All options lead to more putea (funds) for marae upkeep and jobs to keep whanau local.
Mr Ratahi of Te Rangihouhiri Marae said he could see the benefits rolling on and on for his hapu and the wider community.
“I can see our young people being able to get jobs at home, I can see our marae becoming the real hub of the community,” he said.
“Too often we are stopped by bureaucracy, but what’s good for us is good for the entire community and we can do it together.”
Ms Te Pere of Te Mapou Marae said she immediately saw the benefits Book a Marae could bring.
“We are on the verge of renovating our wharekai and this could bring the support and funds we need to do that,” she said.
“I am thrilled about the whole thing. This could economically uplift our people, keep your young ones home, we can develop and move forward together.”

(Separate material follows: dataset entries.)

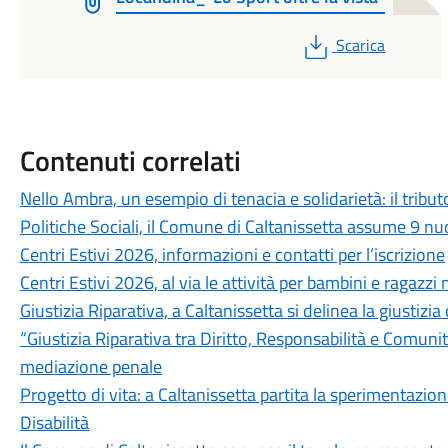
PDF
Scarica
Contenuti correlati
Nello Ambra, un esempio di tenacia e solidarietà: il tributo
Politiche Sociali, il Comune di Caltanissetta assume 9 nu
Centri Estivi 2026, informazioni e contatti per l’iscrizione
Centri Estivi 2026, al via le attività per bambini e ragazzi
Giustizia Riparativa, a Caltanissetta si delinea la giustizia
“Giustizia Riparativa tra Diritto, Responsabilità e Comun
mediazione penale
Progetto di vita: a Caltanissetta partita la sperimentazi
Disabilità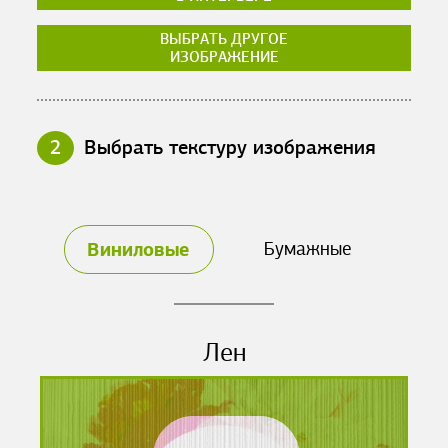
ВЫБРАТЬ ДРУГОЕ
ИЗОБРАЖЕНИЕ
2
Выбрать текстуру изображения
Виниловые
Бумажные
Лен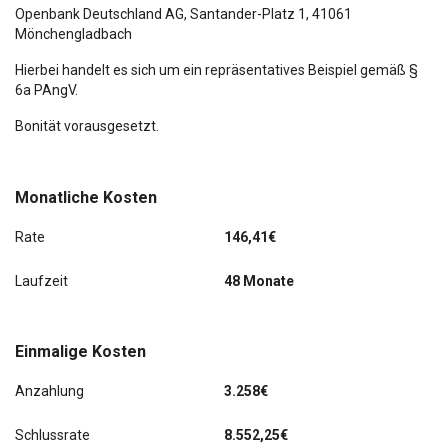
Schadstoffarm nach Abgasnorm Euro 6d
Openbank Deutschland AG,
Santander-Platz 1
, 41061
Mönchengladbach
Schalt-/Wählhebelgriff Leder
Hierbei handelt es sich um ein repräsentatives Beispiel gemäß §
6a PAngV.
Scheibenwischer mit Intervallschaltung, regulierbar
Bonität vorausgesetzt.
Scheinwerfer H4
Schmutzfänger vorn und hinten
Monatliche Kosten
Sitz-Paket 13: Fahrersitz (4-fach verstellbar) -
Beifahrerdoppelsitz, Stoff
Rate
146,41€
Sitz-Paket 25: Fahrersitz (4-fach verstellbar) -
Beifahrerdoppelsitz - in Velours
Laufzeit
48 Monate
Stahlfelgen 6,5x16
Einmalige Kosten
Start/Stop-Anlage
Anzahlung
3.258€
Stoßfänger teillackiert
Schlussrate
8.552,25€
Style-Farb-Paket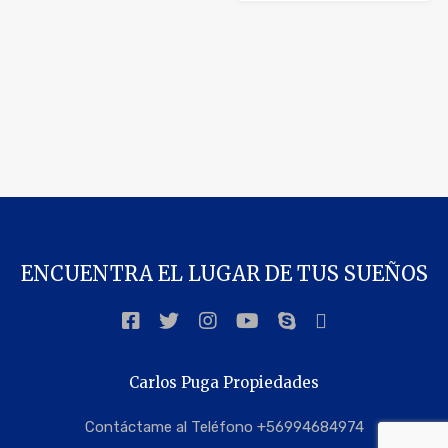
ENCUENTRA EL LUGAR DE TUS SUEÑOS
Carlos Puga Propiedades
Contáctame al Teléfono +56994684974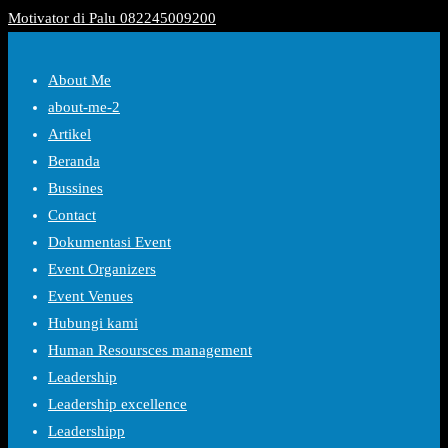
Motivator di Palu 082245009200
About Me
about-me-2
Artikel
Beranda
Bussines
Contact
Dokumentasi Event
Event Organizers
Event Venues
Hubungi kami
Human Resoursces management
Leadership
Leadership excellence
Leadershipp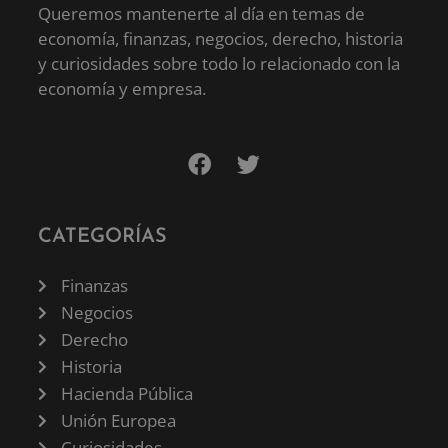
Queremos mantenerte al día en temas de
economía, finanzas, negocios, derecho, historia
y curiosidades sobre todo lo relacionado con la
economía y empresa.
CATEGORÍAS
Finanzas
Negocios
Derecho
Historia
Hacienda Pública
Unión Europea
Curiosidades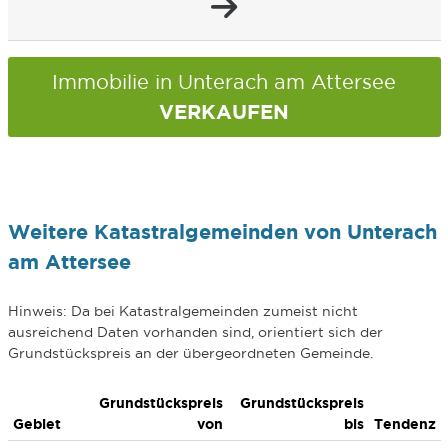
Immobilie in Unterach am Attersee
VERKAUFEN
Weitere Katastralgemeinden von Unterach
am Attersee
Hinweis: Da bei Katastralgemeinden zumeist nicht
ausreichend Daten vorhanden sind, orientiert sich der
Grundstückspreis an der übergeordneten Gemeinde.
Grundstückspreis
Grundstückspreis
Gebiet
von
bis
Tendenz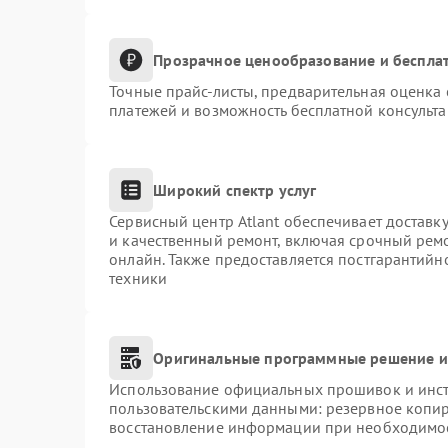
Прозрачное ценообразование и бесплат
Точные прайс-листы, предварительная оценка 
платежей и возможность бесплатной консульта
Широкий спектр услуг
Сервисный центр Atlant обеспечивает доставку
и качественный ремонт, включая срочный ремон
онлайн. Также предоставляется постгарантий
техники
Оригинальные программные решение и
Использование официальных прошивок и инстр
пользовательскими данными: резервное копи
восстановление информации при необходимо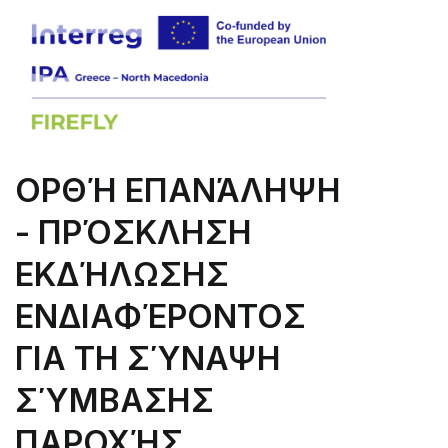
ΟΡΘΉ ΕΠΑΝΆΛΗΨΗ
- ΠΡΌΣΚΛΗΣΗ
ΕΚΔΉΛΩΣΗΣ
ΕΝΔΙΑΦΈΡΟΝΤΟΣ
ΓΙΑ ΤΗ ΣΎΝΑΨΗ
ΣΎΜΒΑΣΗΣ
ΠΑΡΟΧΉΣ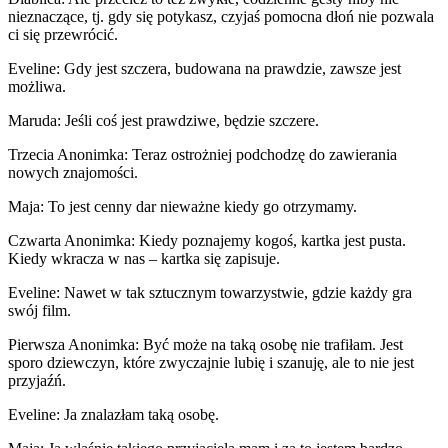
nieznaczące, tj. gdy się potykasz, czyjaś pomocna dłoń nie pozwala
ci się przewrócić.
Eveline: Gdy jest szczera, budowana na prawdzie, zawsze jest
możliwa.
Maruda: Jeśli coś jest prawdziwe, będzie szczere.
Trzecia Anonimka: Teraz ostrożniej podchodzę do zawierania
nowych znajomości.
Maja: To jest cenny dar nieważne kiedy go otrzymamy.
Czwarta Anonimka: Kiedy poznajemy kogoś, kartka jest pusta.
Kiedy wkracza w nas – kartka się zapisuje.
Eveline: Nawet w tak sztucznym towarzystwie, gdzie każdy gra
swój film.
Pierwsza Anonimka: Być może na taką osobę nie trafiłam. Jest
sporo dziewczyn, które zwyczajnie lubię i szanuję, ale to nie jest
przyjaźń.
Eveline: Ja znalazłam taką osobę.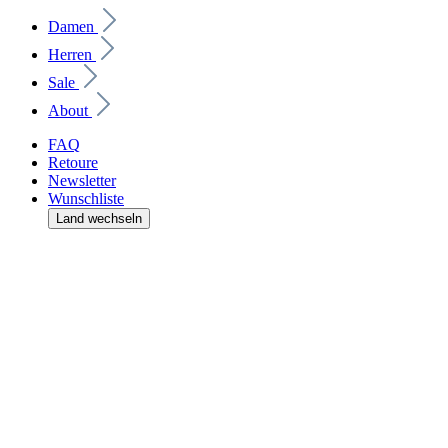
Damen
Herren
Sale
About
FAQ
Retoure
Newsletter
Wunschliste
Land wechseln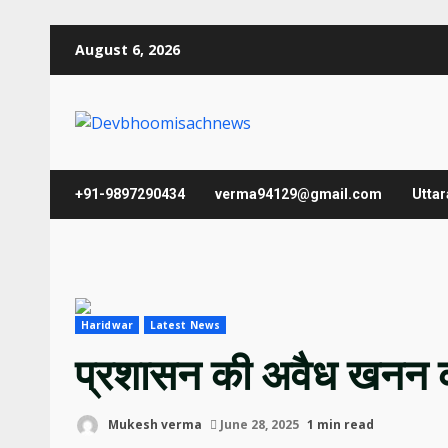
Skip
August 6, 2026
to
content
+91-9897290434
verma94129@gmail.com
Utta
Haridwar
Latest News
प्रशासन की अवैध खनन कार
Mukesh verma
June 28, 2025
1 min read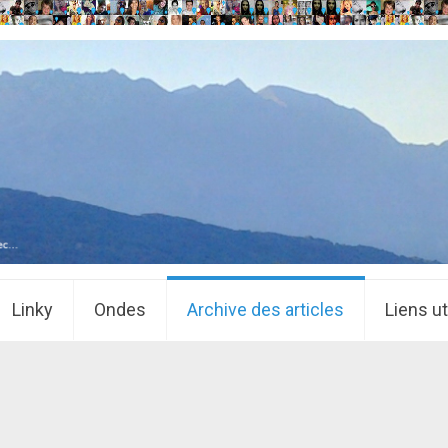
Linky
Ondes
Archive des articles
Liens ut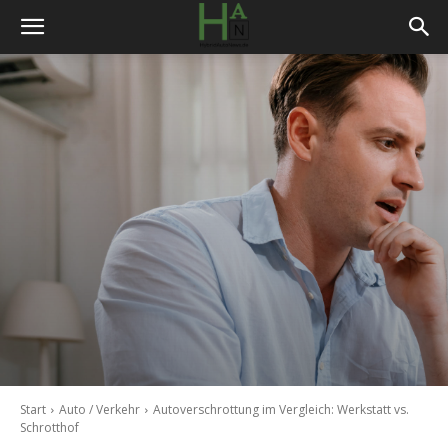
Start
Auto / Verkehr
Autoverschrottung im Vergleich: Werkstatt vs.
Schrotthof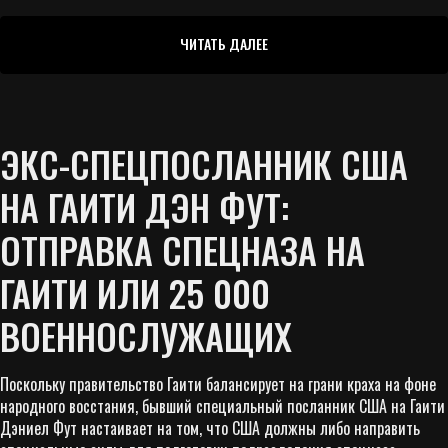
ЧИТАТЬ ДАЛЕЕ
ЭКС-СПЕЦПОСЛАННИК США
НА ГАИТИ ДЭН ФУТ:
ОТПРАВКА СПЕЦНАЗА НА
ГАИТИ ИЛИ 25 000
ВОЕННОСЛУЖАЩИХ
Поскольку правительство Гаити балансирует на грани краха на фоне
народного восстания, бывший специальный посланник США на Гаити
Дэниел Фут настаивает на том, что США должны либо направить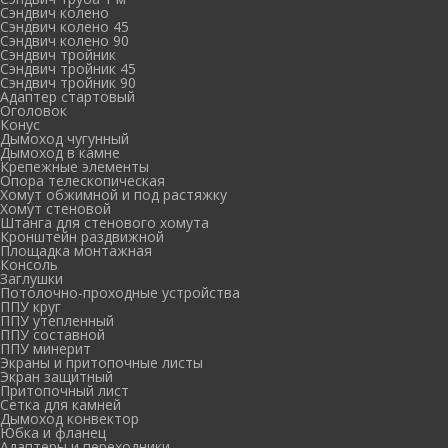
Сэндвич колено
Сэндвич колено 45
Сэндвич колено 90
Сэндвич тройник
Сэндвич тройник 45
Сэндвич тройник 90
Адаптер стартовый
Оголовок
Конус
Дымоход чугунный
Дымоход в камне
Крепежные элементы
Опора телескопическая
Хомут обжимной и под растяжку
Хомут стеновой
Штанга для стенового хомута
Кронштейн раздвижной
Площадка монтажная
Консоль
Заглушки
Потолочно-проходные устройства
ППУ круг
ППУ утепленный
ППУ составной
ППУ минерит
Экраны и притопочные листы
Экран защитный
Притопочный лист
Сетка для камней
Дымоход конвектор
Юбка и фланец
Адаптеры и переходники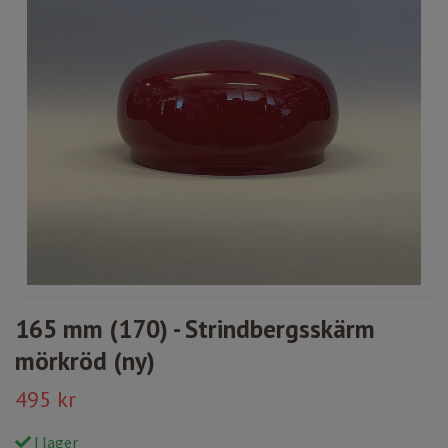
165 mm (170) - Strindbergsskärm
mörkröd (ny)
495 kr
I lager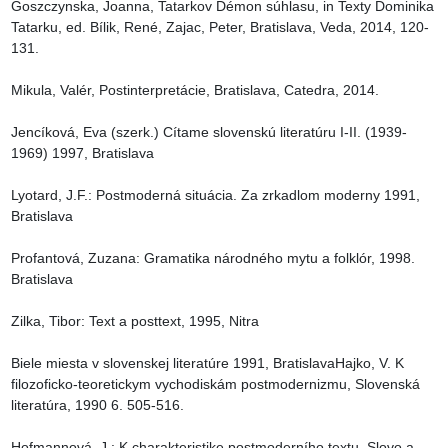
Goszczynska, Joanna, Tatarkov Démon súhlasu, in Texty Dominika 
Tatarku, ed. Bílik, René, Zajac, Peter, Bratislava, Veda, 2014, 120-
131.

Mikula, Valér, Postinterpretácie, Bratislava, Catedra, 2014.

Jencíková, Eva (szerk.) Cítame slovenskú literatúru I-II. (1939-
1969) 1997, Bratislava

Lyotard, J.F.: Postmoderná situácia. Za zrkadlom moderny 1991, 
Bratislava

Profantová, Zuzana: Gramatika národného mytu a folklór, 1998. 
Bratislava

Zilka, Tibor: Text a posttext, 1995, Nitra

Biele miesta v slovenskej literatúre 1991, BratislavaHajko, V. K 
filozoficko-teoretickym vychodiskám postmodernizmu, Slovenská 
literatúra, 1990 6. 505-516.

Hofmannová, J.: K charakteristike postmoderního textu, Slovo a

Ms Te Pere said economic resilience will empower the people and enable hapu to take control of their futures.
Pouroto Ngaropo of Iramoko Marae said he believed the Rangitaiki area was one of the most beautiful in the country and had untapped potential in terms of tourism.
He said all marae in the area could offer tourists, schools, and sports groups an authentic experience rather than the “fake” one they might experience at more commercialised locations.
“We have beautiful rivers, we have the Tarawera Falls, we have our coastline,” he said.
“If people want a real experience, if they want down to earth hosts, to be connected to the whenua and our cultural and spiritual beliefs and to have the experience of a lifetime, they can have it here.”
Mr Ngaropo said the hapu in the area could offer tourists authentic experiences including fishing, kayaking, hunting, hiking, cycling, hangi, kapa haka, and cultural education,
“If we are successful, we can provide jobs for our rangatahi so they don’t have to move away. We could live around the pa like we used to,” he said.
“This is an untapped economy and we’re at the head of it.”
Mr Ngaropo said opening marae up could also bring Maori and Pakeha closer together.
Around 85 percent of New Zealanders have never set foot on a marae, a statistic he would like to change and, with it, forge a closer bond between the two peoples.